◆ Activity ◆
The reply should contain every entry exactly as given, with no pictures in it.
*** Material for this exercise ***
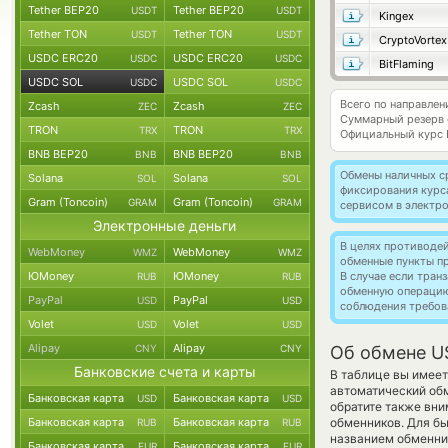
Tether BEP20
Tether BEP20
USDT
USDT
Kingex
Tether TON
Tether TON
USDT
USDT
CryptoVortex
USDC ERC20
USDC ERC20
USDC
USDC
BitFlaming
USDC SOL
USDC SOL
USDC
USDC
Всего по направле
Zcash
Zcash
ZEC
ZEC
Суммарный резерв
TRON
TRON
TRX
TRX
Официальный курс
BNB BEP20
BNB BEP20
BNB
BNB
Обмены наличных с
Solana
Solana
SOL
SOL
фиксирования курс
Gram (Toncoin)
Gram (Toncoin)
GRAM
GRAM
сервисом в электр
Электронные деньги
В целях противоде
WebMoney
WebMoney
WMZ
WMZ
обменные пункты п
ЮMoney
ЮMoney
В случае если тра
RUB
RUB
обменную операци
PayPal
PayPal
USD
USD
соблюдения требов
Volet
Volet
USD
USD
Alipay
Alipay
CNY
CNY
Об обмене US
Банковские счета и карты
В таблице вы имеет
автоматический обм
Банковская карта
Банковская карта
USD
USD
обратите также вни
Банковская карта
Банковская карта
обменников. Для бы
RUB
RUB
названием обменник
Банковская карта
Банковская карта
EUR
EUR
*** End of Material for this exercise ***
◆ Expected answer ◆
Tether BEP20
Tether BEP20
USDT
USDT
Kingex
Tether TON
Tether TON
USDT
USDT
CryptoVortex
USDC ERC20
USDC ERC20
USDC
USDC
BitFlaming
USDC SOL
USDC SOL
USDC
USDC
Всего по направле
Zcash
Zcash
ZEC
ZEC
Суммарный резерв
TRON
TRON
TRX
TRX
Официальный курс
BNB BEP20
BNB BEP20
BNB
BNB
Обмены наличных с
Solana
Solana
SOL
SOL
фиксирования курс
Gram (Toncoin)
Gram (Toncoin)
GRAM
GRAM
сервисом в электр
Электронные деньги
В целях противоде
WebMoney
WebMoney
WMZ
WMZ
обменные пункты п
ЮMoney
ЮMoney
В случае если тра
RUB
RUB
обменную операци
PayPal
PayPal
USD
USD
соблюдения требов
Volet
Volet
USD
USD
Alipay
Alipay
CNY
CNY
Об обмене US
Банковские счета и карты
В таблице вы имеет
автоматический обм
Банковская карта
Банковская карта
USD
USD
обратите также вни
Банковская карта
Банковская карта
обменников. Для бы
RUB
RUB
названием обменник
Банковская карта
Банковская карта
EUR
EUR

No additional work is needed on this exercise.